‘Memoir’ is far too thin a term to contain Hilary Masters’s
Last Stands. It is a journey: from 1880 to the present, from Custer to Mencken, from Kansas City to Arlington National Cemetery. Hilary Masters, a gifted and seasoned novelist, has composed an unforgettable portrait of his family, a patchwork quilt cut from memory and stitched with his own understanding.
*****
"A book that is small, whole and thoroughly satisfying. Brings the dead to life by ventriloquism and mimicry. Recollections as fixed and poignant as family photographs."

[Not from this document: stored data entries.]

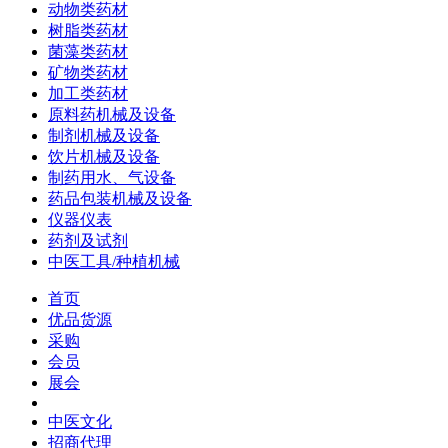
动物类药材
树脂类药材
菌藻类药材
矿物类药材
加工类药材
原料药机械及设备
制剂机械及设备
饮片机械及设备
制药用水、气设备
药品包装机械及设备
仪器仪表
药剂及试剂
中医工具/种植机械
首页
优品货源
采购
会员
展会
中医文化
招商代理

--Donald Hall, New York Times Book Review
Last Stands is a wonderful evocation of the American myth and dream, a deeply moving story literally touching, as only the true summoned memory can, all our history from Andrew Jackson until here and now. The principal figures--especially the poet, Edgar Lee Masters, and Tom Coyne, unreconstructed caverlyman and adventurer--are so deftly realized as to become part and parcel of our own memories. Funny and yet very sad. at once lyrical and legendary,
Last Stands is a rare work which offers up a wise understanding of ourselves and of the American story through the lives of a crew of unforgettble characters.
--George Garrett
In
Last Stands Hilary Masters craftily lures and charms us with a seamless interleaving of the past--as we do it everyday--with the shifting contexts of the present, civilized and amusing, poignant and life-enhancing, a beguiling and memorable achievment.